Clear Mind Lacking Ceremony

I remember I used to love this song I love you even when I’m sleeping when I close my eyes you’re everywhere.

I wanted this everywhere love. I waited for it rather impatiently.

I loved him even when I was hurting. When I cried at night, always there.

And that one? Oh yes I loved him even when I was bleeding. When I washed my wounds, always there.

There are few things more precious in my life than the way I love. I have a lot of it. I see that as a blessing. I have had poor discernment. I see that as past tense.

When I close my eyes, I am afraid of nightmares. There was the one who cheated. I never quite understood what was worthy of my forgiveness. It was early in the relationship and I should have just ended it but somehow I suspect I felt a need to prove that I was not worthless.

There was the one who ghosted. Just couldn’t manage the work of all my books and subtitles. Couldn’t actually talk to me. Couldn’t believe what was underneath my face and hips. I was more than he could get.

Oh and the one whose crush melted before I touched the glass. Ice swishing in the bottom of something we will forever be curious about. Curiosity is a thing that lasts.

Maybe the one who did not deserve my cynical disenchantment. A sweet soul with a penchant for the romantic. A caress I swept away from my chest. His questioning why that I never laid to rest. How is it I am so deeply sorry but have no regret?
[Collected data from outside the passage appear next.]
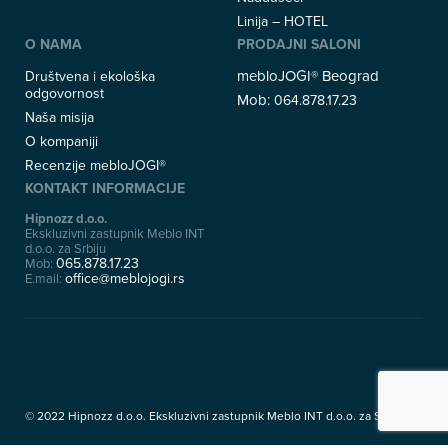
Linija – HOTEL
O NAMA
PRODAJNI SALONI
mebloJOGI® Beograd
Društvena i ekološka
odgovornost
Mob:
064.878.17.23
Naša misija
O kompaniji
Recenzije mebloJOGI®
KONTAKT INFORMACIJE
Hipnozz d.o.o.
Ekskluzivni zastupnik Meblo INT
d.o.o. za Srbiju
065.878.17.23
Mob:
office@meblojogi.rs
E.mail:
© 2022 Hipnozz d.o.o. Ekskluzivni zastupnik Meblo INT d.o.o. za Srbiju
Definitely the one who boomed through my soul. Tore me in every direction and dug every possible hole. Even when I’m sleeping, he always scares. His theory of submissiveness still awakens me. Headaches pull my chin close. His occasional calm haunts me. His public charm alarms me. I will always wonder why they can’t see this monster crashing dreams.

But close by when I have cleared my mind. Is the one who is at both the left and the right. The one whose smile has never run out of light. The one who did not get away. The one whose consistency never wavers. Never threatens it won’t stay. The one I have loved on purpose. The one who makes both the quietest and loudest sound. Always a music. Always an impresario. Always a symphony carrying alto. Always a saxophone. Always a golden tone. Always the one. Benjamin has always been the one.

So now I understand the song. Don’t be confused by my apparent lack of ceremony. My mind is clear.